While Cloud Firestore can support the scalability of your application, it’s not ideal when you want to analyze data. This is where BigQuery comes in, which is designed exactly for business agility.

There are two main approaches to loading data from Firestore to BigQuery:

  • Export Firestore data to Google Cloud storage and then import to Google BigQuery
  • Stream data from Firestore directly to BigQuery.

The first approach can be performed in two ways – via the UI and via the BigQuery command line.

We’ll demonstrate each of these methods. For these examples we will use a Firestore database with two collections:

  • Restaurants: Containing a set of documents with various restaurant information (e.g. city, ratings, price range, etc)
  • Visitors: Containing a set of documents with visitor information (e.g. name, time visited, etc.)
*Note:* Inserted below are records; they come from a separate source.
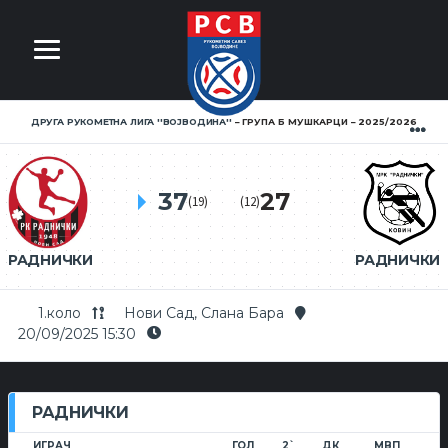
ДРУГА РУКОМЕТНА ЛИГА ''ВОЈВОДИНА''
ГРУПА Б МУШКАРЦИ
2025/2026
37
27
(19)
(12)
РАДНИЧКИ
РАДНИЧКИ
1.коло
Нови Сад, Слана Бара
20/09/2025 15:30
РАДНИЧКИ
ИГРАЧ
ГОЛ
2`
ДК
МВП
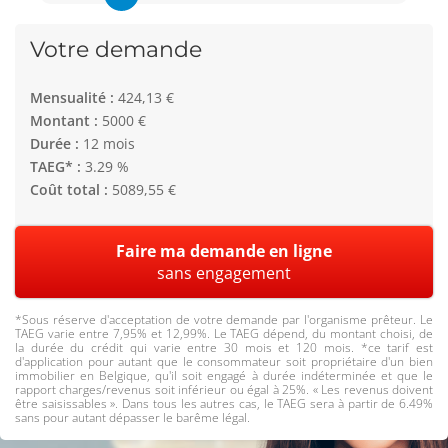
Votre demande
Mensualité :
424,13 €
Montant :
5000 €
Durée :
12 mois
TAEG* :
3.29 %
Coût total :
5089,55 €
Faire ma demande en ligne
sans engagement
*Sous réserve d'acceptation de votre demande par l'organisme prêteur. Le
TAEG varie entre 7,95% et 12,99%. Le TAEG dépend, du montant choisi, de
la durée du crédit qui varie entre 30 mois et 120 mois. *ce tarif est
d'application pour autant que le consommateur soit propriétaire d'un bien
immobilier en Belgique, qu'il soit engagé à durée indéterminée et que le
rapport charges/revenus soit inférieur ou égal à 25%. « Les revenus doivent
être saisissables ». Dans tous les autres cas, le TAEG sera à partir de 6.49%
sans pour autant dépasser le barême légal.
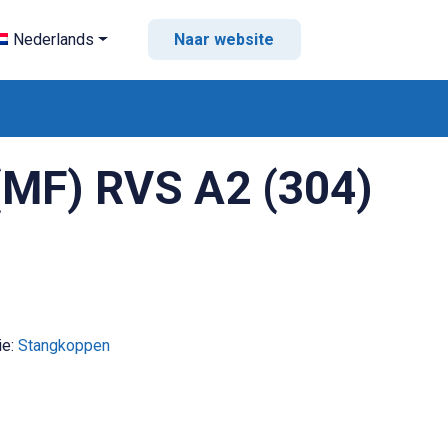
Nederlands
Naar website
MF) RVS A2 (304)
ie:
Stangkoppen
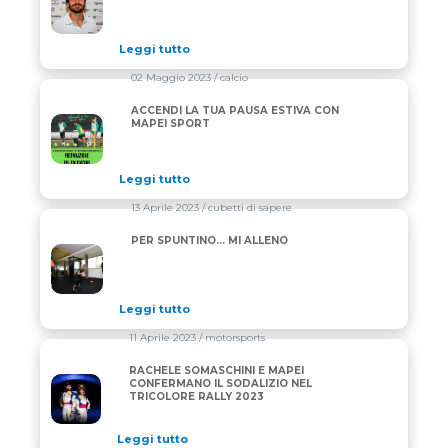
Leggi tutto
02 Maggio 2023
/ calcio
ACCENDI LA TUA PAUSA ESTIVA CON
ACCENDI LA TUA PAUSA ESTIVA CON MAPEI SPORT
MAPEI SPORT
Leggi tutto
13 Aprile 2023
/ cubetti di sapere
PER SPUNTINO… MI ALLENO
PER SPUNTINO… MI ALLENO
Leggi tutto
11 Aprile 2023
/ motorsports
RACHELE SOMASCHINI E MAPEI
RACHELE SOMASCHINI E MAPEI CONFERMANO IL SO
CONFERMANO IL SODALIZIO NEL
TRICOLORE RALLY 2023
Leggi tutto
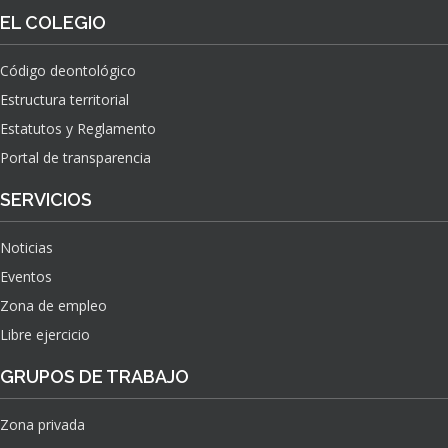
O
S
EL COLEGIO
N
O
A
N
C
Código deontológico
A
I
Estructura territorial
S
O
N
Estatutos y Reglamento
A
Portal de transparencia
L
S
SERVICIOS
O
B
Noticias
R
E
Eventos
E
Zona de empleo
L
Libre ejercicio
I
M
GRUPOS DE TRABAJO
P
A
C
Zona privada
T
Export Firestore data to BigQuery via UI

The process of exporting data is really straightforward, even though there are a few things we need to pay attention to. Before using the import/export service and export your data, you must first ensure the below:

  • The Google Cloud Project where the Firestore database belongs has enabled and working billing details. Even though the export process doesn’t cost anything, the Google Cloud Storage service requires billing details in case the exports exceed the free tier threshold.
  • Have a Google Cloud Storage bucket where we can store the exports in the same region as the Cloud Firestore database location.
  • Make sure you have the required permissions in both Cloud Firestore (Owner, Cloud Datastore Owner, or Cloud Datastore Import Export Admin) and Cloud Storage (Owner or Storage Admin).
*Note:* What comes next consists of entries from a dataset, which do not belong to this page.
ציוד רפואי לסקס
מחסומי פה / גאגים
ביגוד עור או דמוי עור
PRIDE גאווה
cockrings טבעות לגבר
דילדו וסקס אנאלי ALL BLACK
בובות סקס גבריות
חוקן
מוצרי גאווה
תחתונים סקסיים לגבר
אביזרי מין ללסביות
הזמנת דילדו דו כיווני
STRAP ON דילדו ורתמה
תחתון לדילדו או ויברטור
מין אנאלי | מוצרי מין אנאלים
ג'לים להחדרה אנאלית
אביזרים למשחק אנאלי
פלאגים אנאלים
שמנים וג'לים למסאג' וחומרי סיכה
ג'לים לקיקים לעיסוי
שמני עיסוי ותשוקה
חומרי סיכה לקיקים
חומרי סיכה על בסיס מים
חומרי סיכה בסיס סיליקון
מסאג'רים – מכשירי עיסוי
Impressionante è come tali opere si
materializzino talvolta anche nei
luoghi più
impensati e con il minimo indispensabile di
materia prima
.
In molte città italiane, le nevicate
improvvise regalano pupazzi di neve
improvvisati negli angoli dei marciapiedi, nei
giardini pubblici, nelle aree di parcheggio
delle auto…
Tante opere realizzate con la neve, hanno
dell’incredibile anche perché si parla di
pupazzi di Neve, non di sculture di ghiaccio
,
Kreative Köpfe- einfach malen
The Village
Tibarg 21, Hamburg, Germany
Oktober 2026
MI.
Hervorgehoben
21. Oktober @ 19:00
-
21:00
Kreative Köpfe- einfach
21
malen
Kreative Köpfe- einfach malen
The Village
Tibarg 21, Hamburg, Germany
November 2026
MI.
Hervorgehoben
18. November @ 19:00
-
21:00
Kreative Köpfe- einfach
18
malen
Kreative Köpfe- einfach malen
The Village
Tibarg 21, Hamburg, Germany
After you ensure the above, then the process gets really simple:

  • Click the Export entire database option.
  • Below Choose Destination, enter the name of a Cloud Storage bucket or use the Browse button to select a bucket.
  • Click Export.

This will create a folder within your selected cloud storage bucket that will contain the below:

  • A file with the name of the folder ending in export_metadata
  • A folder with all the namespaces and kinds.

In order to load something in BigQuery, we will need the export_metadata file. So following the below process, we can import everything:

  • From the Create table from, select Cloud Storage and choose an export_metadata file generated during the export. The overall_export_metadata created outside of the all_namespaces folder cannot be used as it’s not recognized by BigQuery. Make sure the file format is Cloud Datastore backup.
  • Provide a table name for the destination table.
  • Leave everything else as is and click “Create table”.

How to export specific collections to BigQuery

There are some cases where you might need to export only a specific collection. To do that, you can follow the above process, and in the 3rd step select “Export one or more collection groups”: 

Move data from Firestore to BigQuery via the command line

As we mentioned earlier, you can also perform the above via the BigQuery command line. You can import your Firestore data using Google Cloud’s bq command. 

First, you need to gather 4 requirements:

  • LOCATION: The region where your BigQuery dataset belongs to.
  • FORMAT: This should always be DATASTORE_BACKUP. This is because Datastore Backup is the correct option for Firestore.
  • DATASET: This is the dataset where the table which is going to contain the data belongs to.
  • TABLE: This is the table name where you are going to load the data. If you do not have a table, it will be created automatically.
  • PATH_TO_SOURCE: Replace it with the Cloud Storage URI of the export file. This URI has the following format of gs://firestore_example/20211011T1256/default_namespace/kind_restaurants/default_namespace_kind_Restaurant.export_metadata

As soon as you have this information, you can execute the below in Google Cloud Command line:

bq --location=europe-west3 load

--source_format=DATASTORE_BACKUP

firestore_example.restaurant_data

gs://firestore_example/20211011T1256/default_namespace/kind_restaurants/default_namespace_kind_Restaurant.export_metadata

Voilà! You now have all your Firestore database exported in BigQuery.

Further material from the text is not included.